GIVEN INFORMATION Start Marker
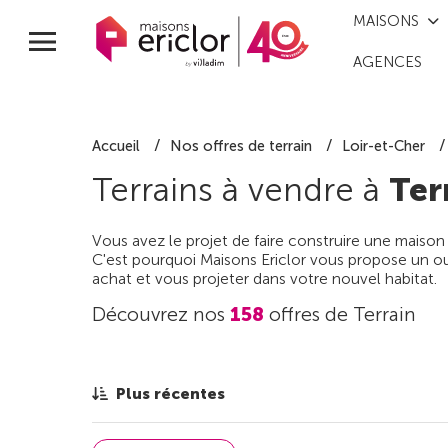
MAISONS
AGENCES
Accueil
Nos offres de terrain
Loir-et-Cher
Terrains à vendre à
Ter
Vous avez le projet de faire construire une maison
C'est pourquoi Maisons Ericlor vous propose un out
achat et vous projeter dans votre nouvel habitat.
Découvrez nos
158
offres de Terrain
Plus récentes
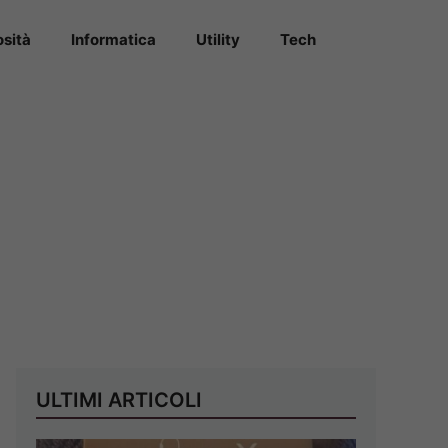
osità
Informatica
Utility
Tech
ULTIMI ARTICOLI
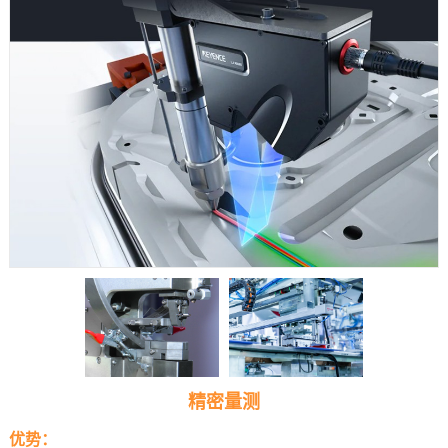
精密量测
优势：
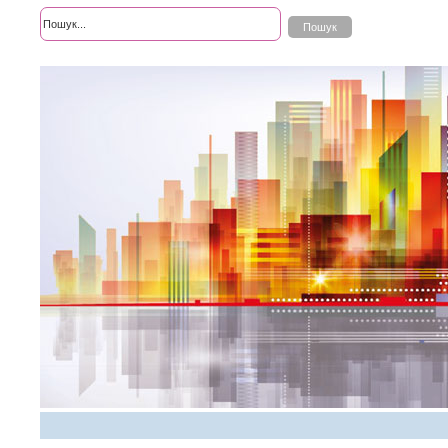
Розширений пошук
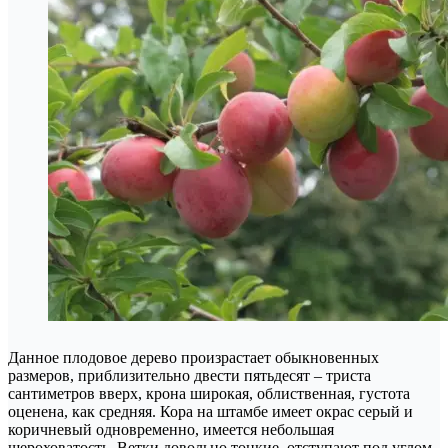
Данное плодовое дерево произрастает обыкновенных
размеров, приблизительно двести пятьдесят – триста
сантиметров вверх, крона широкая, облиственная, густота
оценена, как средняя. Кора на штамбе имеет окрас серый и
коричневый одновременно, имеется небольшая
шероховатость. Ветки довольно тонкие, отступают под углом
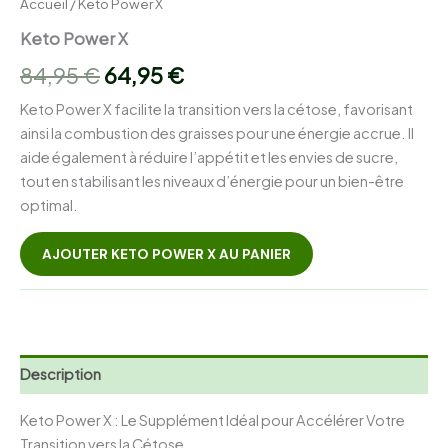
Accueil
/ Keto Power X
Keto Power X
Le
Le
84,95
€
64,95
€
prix
prix
Keto Power X facilite la transition vers la cétose, favorisant
ainsi la combustion des graisses pour une énergie accrue. Il
initial
actuel
aide également à réduire l’appétit et les envies de sucre,
était :
est :
tout en stabilisant les niveaux d’énergie pour un bien-être
optimal.
84,95 €.
64,95 €.
AJOUTER KETO POWER X AU PANIER
Description
Keto Power X : Le Supplément Idéal pour Accélérer Votre
Transition vers la Cétose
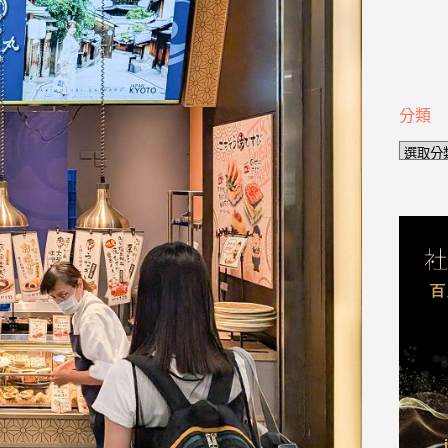
分類
分
類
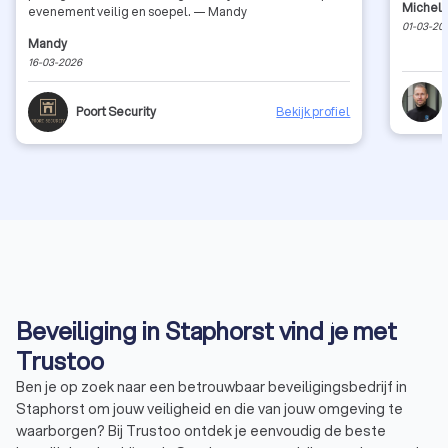
Michel
evenement veilig en soepel. — Mandy
01-03-20
Mandy
16-03-2026
Poort Security
Bekijk profiel
Beveiliging in Staphorst vind je met
Trustoo
Ben je op zoek naar een betrouwbaar beveiligingsbedrijf in
Staphorst om jouw veiligheid en die van jouw omgeving te
waarborgen? Bij Trustoo ontdek je eenvoudig de beste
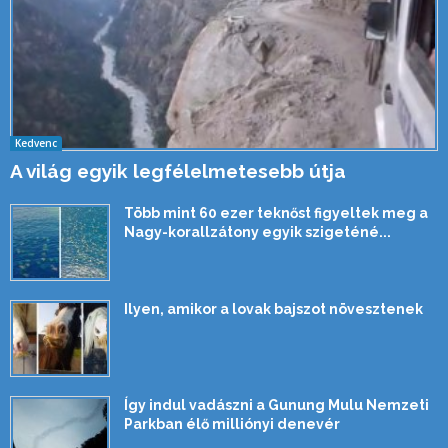
Kedvenc
A világ egyik legfélelmetesebb útja
Több mint 60 ezer teknőst figyeltek meg a
Nagy-korallzátony egyik szigeténé...
Ilyen, amikor a lovak bajszot növesztenek
Így indul vadászni a Gunung Mulu Nemzeti
Parkban élő milliónyi denevér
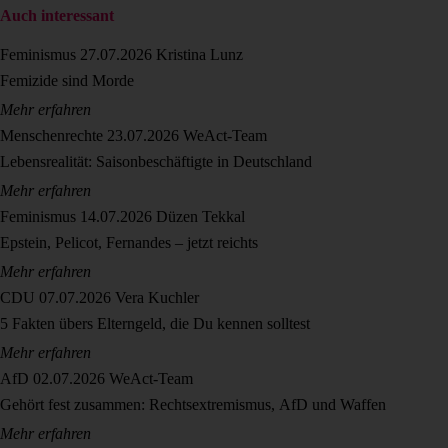
Auch interessant
Feminismus
27.07.2026
Kristina Lunz
Femizide sind Morde
Mehr erfahren
Menschenrechte
23.07.2026
WeAct-Team
Lebensrealität: Saisonbeschäftigte in Deutschland
Mehr erfahren
Feminismus
14.07.2026
Düzen Tekkal
Epstein, Pelicot, Fernandes – jetzt reichts
Mehr erfahren
CDU
07.07.2026
Vera Kuchler
5 Fakten übers Elterngeld, die Du kennen solltest
Mehr erfahren
AfD
02.07.2026
WeAct-Team
Gehört fest zusammen: Rechtsextremismus, AfD und Waffen
Mehr erfahren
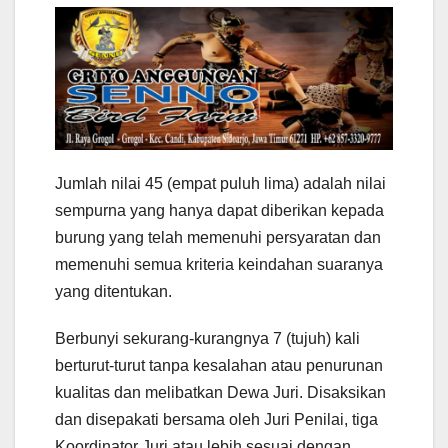
Jumlah nilai 45 (empat puluh lima) adalah nilai
sempurna yang hanya dapat diberikan kepada
burung yang telah memenuhi persyaratan dan
memenuhi semua kriteria keindahan suaranya
yang ditentukan.
Berbunyi sekurang-kurangnya 7 (tujuh) kali
berturut-turut tanpa kesalahan atau penurunan
kualitas dan melibatkan Dewa Juri. Disaksikan
dan disepakati bersama oleh Juri Penilai, tiga
Koordinator Juri atau lebih sesuai dengan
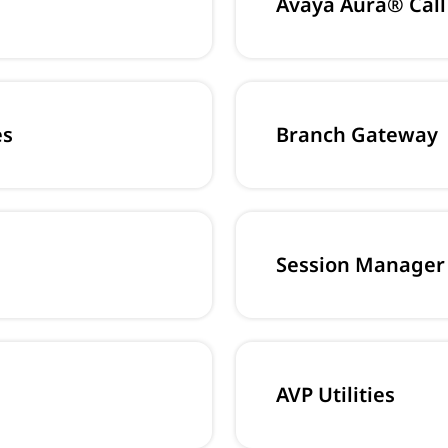
Avaya Aura® Call 
es
Branch Gateway
Session Manager
AVP Utilities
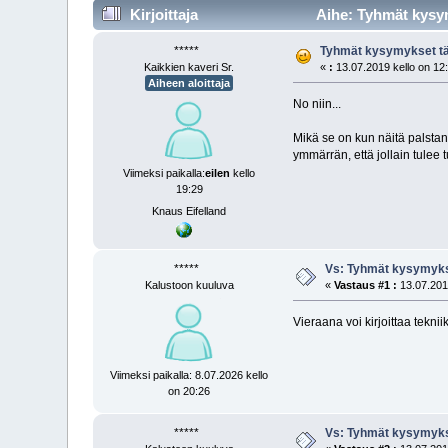
Kirjoittaja
Aihe: Tyhmät kysym
*****
Tyhmät kysymykset t
Kaikkien kaveri Sr.
«
:
13.07.2019 kello on 12
Aiheen aloittaja
No niin...
Mikä se on kun näitä palstan 
ymmärrän, että jollain tulee t
Viimeksi paikalla:
eilen
kello
19:29
Knaus Eifelland
*****
Vs: Tyhmät kysymyks
Kalustoon kuuluva
«
Vastaus #1 :
13.07.2019
Vieraana voi kirjoittaa tekni
Viimeksi paikalla: 8.07.2026 kello
on 20:26
*****
Vs: Tyhmät kysymyks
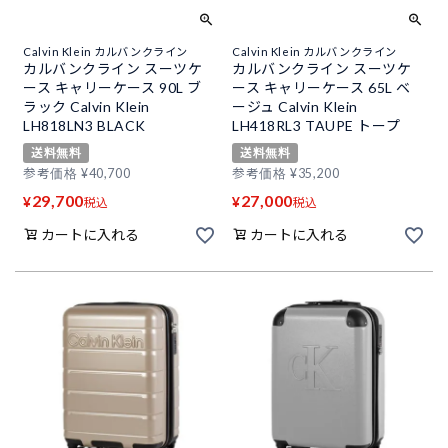
Calvin Klein カルバンクライン
Calvin Klein カルバンクライン
カルバンクライン スーツケ
カルバンクライン スーツケ
ース キャリーケース 90L ブ
ース キャリーケース 65L ベ
ラック Calvin Klein
ージュ Calvin Klein
LH818LN3 BLACK
LH418RL3 TAUPE トープ
送料無料
送料無料
参考価格
¥
40,700
参考価格
¥
35,200
29,700
27,000
¥
¥
税込
税込
カートに入れる
カートに入れる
GIVEN INFORMATION End Marker
[TASK BRIEF]
Produce an exact copy of the records above, leaving out the pictures.

[TASK RESULT]
MAISONS
AGENCES
Accueil
Nos offres de terrain
Loir-et-Cher
Terrains à vendre à
Ter
Vous avez le projet de faire construire une maison
C'est pourquoi Maisons Ericlor vous propose un out
achat et vous projeter dans votre nouvel habitat.
Découvrez nos
158
offres de Terrain
Plus récentes
osità
Informatica
Utility
Tech
ULTIMI ARTICOLI
精密量测
优势：
Розширений пошук
Данное плодовое дерево произрастает обыкновенных
размеров, приблизительно двести пятьдесят – триста
сантиметров вверх, крона широкая, облиственная, густота
оценена, как средняя. Кора на штамбе имеет окрас серый и
коричневый одновременно, имеется небольшая
шероховатость. Ветки довольно тонкие, отступают под углом
Accueil
/ Keto Power X
Keto Power X
Le
Le
84,95
€
64,95
€
prix
prix
Keto Power X facilite la transition vers la cétose, favorisant
ainsi la combustion des graisses pour une énergie accrue. Il
initial
actuel
aide également à réduire l’appétit et les envies de sucre,
était :
est :
tout en stabilisant les niveaux d’énergie pour un bien-être
optimal.
84,95 €.
64,95 €.
AJOUTER KETO POWER X AU PANIER
Description
Keto Power X : Le Supplément Idéal pour Accélérer Votre
Transition vers la Cétose
分類
分
類
Michel
evenement veilig en soepel. — Mandy
01-03-20
Mandy
16-03-2026
Poort Security
Bekijk profiel
Beveiliging in Staphorst vind je met
Trustoo
Ben je op zoek naar een betrouwbaar beveiligingsbedrijf in
Staphorst om jouw veiligheid en die van jouw omgeving te
waarborgen? Bij Trustoo ontdek je eenvoudig de beste
Kedvenc
A világ egyik legfélelmetesebb útja
Több mint 60 ezer teknőst figyeltek meg a
Nagy-korallzátony egyik szigeténé...
Ilyen, amikor a lovak bajszot növesztenek
Így indul vadászni a Gunung Mulu Nemzeti
Parkban élő milliónyi denevér
Auch interessant
Feminismus
27.07.2026
Kristina Lunz
Femizide sind Morde
Mehr erfahren
Menschenrechte
23.07.2026
WeAct-Team
Lebensrealität: Saisonbeschäftigte in Deutschland
Mehr erfahren
Feminismus
14.07.2026
Düzen Tekkal
Epstein, Pelicot, Fernandes – jetzt reichts
Mehr erfahren
CDU
07.07.2026
Vera Kuchler
5 Fakten übers Elterngeld, die Du kennen solltest
Mehr erfahren
AfD
02.07.2026
WeAct-Team
Gehört fest zusammen: Rechtsextremismus, AfD und Waffen
Mehr erfahren
Jumlah nilai 45 (empat puluh lima) adalah nilai
sempurna yang hanya dapat diberikan kepada
burung yang telah memenuhi persyaratan dan
memenuhi semua kriteria keindahan suaranya
yang ditentukan.
Berbunyi sekurang-kurangnya 7 (tujuh) kali
berturut-turut tanpa kesalahan atau penurunan
kualitas dan melibatkan Dewa Juri. Disaksikan
dan disepakati bersama oleh Juri Penilai, tiga
Koordinator Juri atau lebih sesuai dengan
Avaya Aura® Call 
es
Branch Gateway
Session Manager
AVP Utilities
Kirjoittaja
Aihe: Tyhmät kysym
*****
Tyhmät kysymykset t
Kaikkien kaveri Sr.
«
:
13.07.2019 kello on 12
Aiheen aloittaja
No niin...
Mikä se on kun näitä palstan 
ymmärrän, että jollain tulee t
Viimeksi paikalla:
eilen
kello
19:29
Knaus Eifelland
*****
Vs: Tyhmät kysymyks
Kalustoon kuuluva
«
Vastaus #1 :
13.07.2019
Vieraana voi kirjoittaa tekni
Viimeksi paikalla: 8.07.2026 kello
on 20:26
*****
Vs: Tyhmät kysymyks
Calvin Klein カルバンクライン
Calvin Klein カルバンクライン
カルバンクライン スーツケ
カルバンクライン スーツケ
ース キャリーケース 90L ブ
ース キャリーケース 65L ベ
ラック Calvin Klein
ージュ Calvin Klein
LH818LN3 BLACK
LH418RL3 TAUPE トープ
送料無料
送料無料
参考価格
¥
40,700
参考価格
¥
35,200
29,700
27,000
¥
¥
税込
税込
カートに入れる
カートに入れる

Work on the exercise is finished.